So far, this email course has focused on platforms that see the administrators have full ownership over their stores. Now we’ll look at two of the most successful selling marketplaces—eBay and Etsy.
eBay needs little introduction and is the world’s largest auction site. It has moved beyond this to provide significant opportunities for businesses to list their products.
Ease of Setup and Use
Selling small quantities of items is very easy—most items can be listed from a single selling page, with categories, images, and titles easily selected. Insertion fees are listed when you go to confirm the listing, making it easy to manage and see what it is costing you.
If you’re selling large volumes of items, then things get slightly more complex, as the man hours needed to list items individually would be far too time-consuming. eBay offers several solutions and automated tools for high-volume sellers.
Their Sales Manager (free or pro) replaces the traditional “Sell” listings page for your account and provides a summary dashboard of all activity and listings for easy management.
There are other tools too, such as File Exchange, which allows for bulk listing creation via a spreadsheet. While it may take some time to adjust to eBay’s management systems, there are tools that make it relatively straightforward.
The biggest drawback to eBay is the costs. You’re paying for access to a large audience that has trust in the platform and is looking to buy something.
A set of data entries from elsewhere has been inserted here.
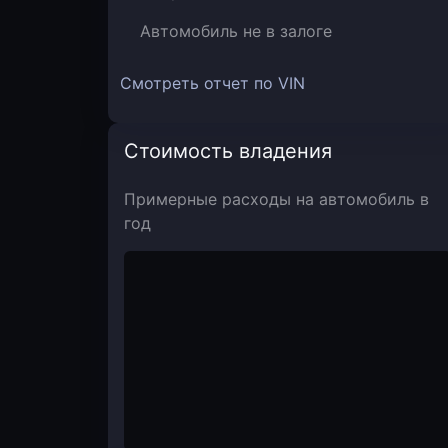
Автомобиль не в залоге
Смотреть отчет по VIN
Стоимость владения
Примерные расходы на автомобиль в
год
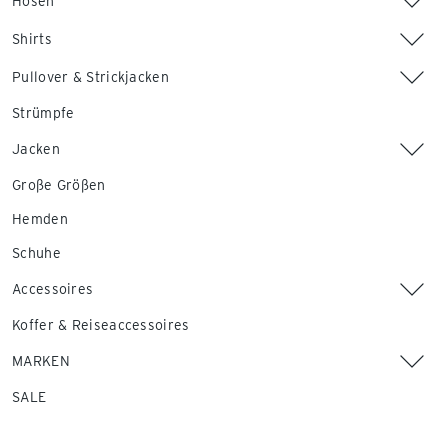
Hosen
Shirts
Pullover & Strickjacken
Strümpfe
Jacken
Große Größen
Hemden
Schuhe
Accessoires
Koffer & Reiseaccessoires
MARKEN
SALE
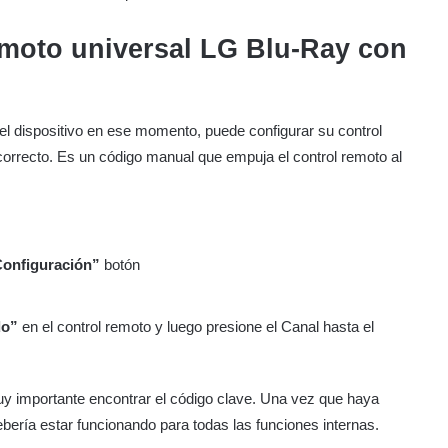
emoto universal LG Blu-Ray con
 el dispositivo en ese momento, puede configurar su control
orrecto. Es un código manual que empuja el control remoto al
onfiguración”
botón
do”
en el control remoto y luego presione el Canal hasta el
uy importante encontrar el código clave. Una vez que haya
ebería estar funcionando para todas las funciones internas.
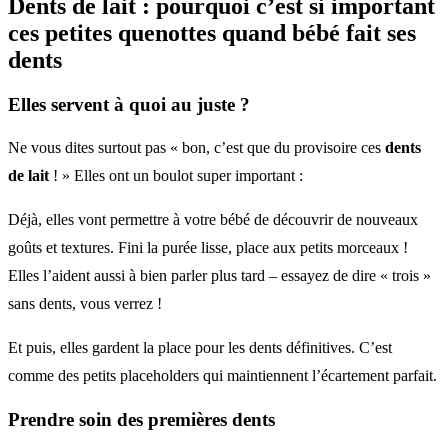
Dents de lait
: pourquoi c’est si important
ces petites quenottes quand bébé fait ses
dents
Elles servent à quoi au juste ?
Ne vous dites surtout pas « bon, c’est que du provisoire ces
dents
de lait
! » Elles ont un boulot super important :
Déjà, elles vont permettre à votre bébé de découvrir de nouveaux
goûts et textures. Fini la purée lisse, place aux petits morceaux !
Elles l’aident aussi à bien parler plus tard – essayez de dire « trois »
sans dents, vous verrez !
Et puis, elles gardent la place pour les dents définitives. C’est
comme des petits placeholders qui maintiennent l’écartement parfait.
Prendre soin des premières dents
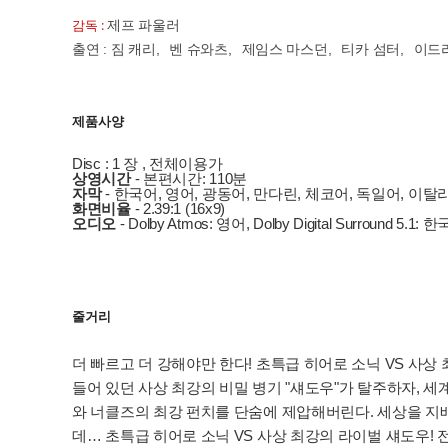
감독 :
제프 파울러
출연 :
,
,
,
,
짐 캐리
벤 슈와츠
제임스 마스던
티카 섬터
이드
제품사양
Disc : 1 장 , 전체이용가
상영시간
- 본편시간: 110분
자막
- 한국어, 영어, 광동어, 만다린, 체코어, 독일어, 
화면비율
- 2.39:1 (16x9)
오디오
- Dolby Atmos: 영어, Dolby Digital Surro
줄거리
더 빠르고 더 강해야만 한다! 초특급 히어로 소닉 VS 사상
들어 있던 사상 최강의 비밀 병기 "섀도우"가 탈주하자, 세
와 너클즈의 최강 펀치를 단숨에 제압해버린다. 세상을 지
데… 초특급 히어로 소닉 VS 사상 최강의 라이벌 섀도우!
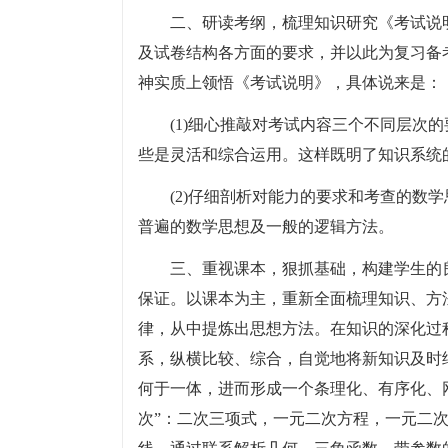
二、研读考纲，梳理知识研究《考试说
及试卷结构各方面的要求，并以此为复习备
神实质上领悟《考试说明》，具体说来是：
(1)细心推敲对考试内容三个不同层次
些是灵活和综合运用。这样既明了知识系统
(2)仔细剖析对能力的要求和考查的数
普遍的数学思想及一般的逻辑方法。
三、重视课本，狠抓基础，构建学生的
保证。以课本为主，重新全面梳理知识、方
律，从中提炼出思想方法。在知识的深化过
系，纵横比较、综合，自觉地将新知识及时
何于一体，进而形成一个条理化、有序化、
次”：二次三项式，一元二次方程，一元二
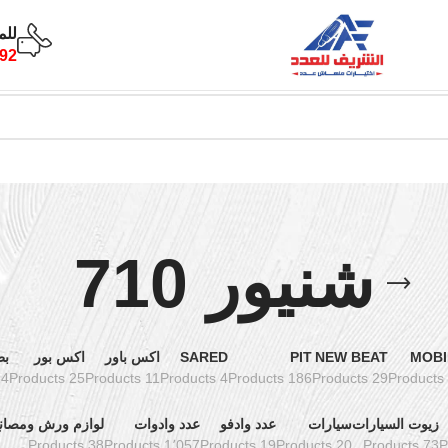
للم
92
شنيور 710
MOBI
NEW BEAT
PIT
SARED
اكس باور
اكس بور
بط
oducts
25 Products
11 Products
4 Products
186 Products
29 Products
زيوت السيارات
سيارات
عدد وادفو
عدد وادوات
لوازم ورش ومصان
38 Products
1٬057 Products
19 Products
20 Products
73 Products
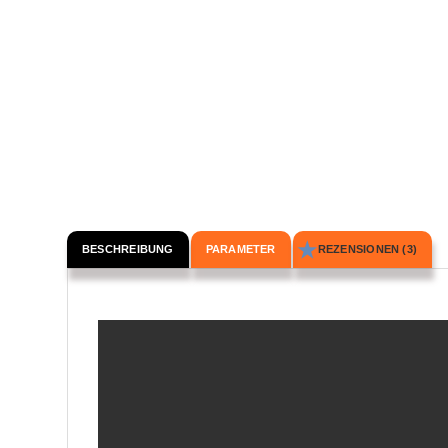
BESCHREIBUNG
PARAMETER
REZENSIONEN (3)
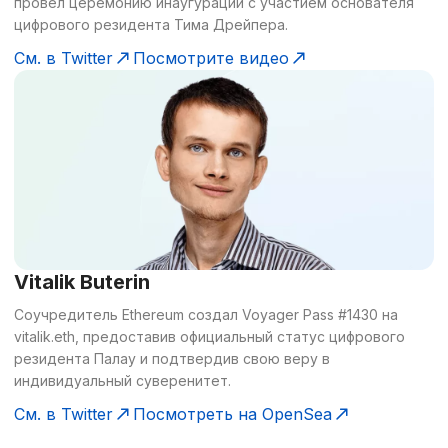
провел церемонию инаугурации с участием основателя
цифрового резидента Тима Дрейпера.
См. в Twitter
Посмотрите видео
Vitalik Buterin
Соучредитель Ethereum создал Voyager Pass #1430 на
vitalik.eth, предоставив официальный статус цифрового
резидента Палау и подтвердив свою веру в
индивидуальный суверенитет.
См. в Twitter
Посмотреть на OpenSea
For businesses, eBay offers four pricing structures based on monthly listings. The lowest level has no subscription costs and charges $0.35 per fixed-price listing, increasing to $289.28 per month with free listing fees. Regardless of this, when an item sells, there is a final-value fee of between 8% and 11% based on category. There are further additional listing upgrades and fees for things like Buy It Now prices or scheduled listings.
Due to the variety of fees and upgrades available, it is not easy to calculate your business fees. It is therefore important that you calculate margins on products for eBay accordingly.
If you are using a well-supported platform like Magento or Shopify, then there’s likely integration to list your products directly on eBay relatively easily without having to manually put everything there yourself.
If you’re uncertain about starting a product range or store and want to avoid investing in a new website, then selling on eBay provides a safe and easy space to test the waters and gain feedback from customers.
While the fees are high, it is a trusted marketplace with a positive reputation and a wide audience, and it can give you time to hone product information before listing/starting your own store.
Additionally, if you have an existing store and wish to duplicate listings onto eBay, it may be a relatively easy way to expand your audience.
However, there are some drawbacks. High costs are the main day-to-day issue, but it’s important to also take into account that you’re at the whim of policy changes and have no control over design.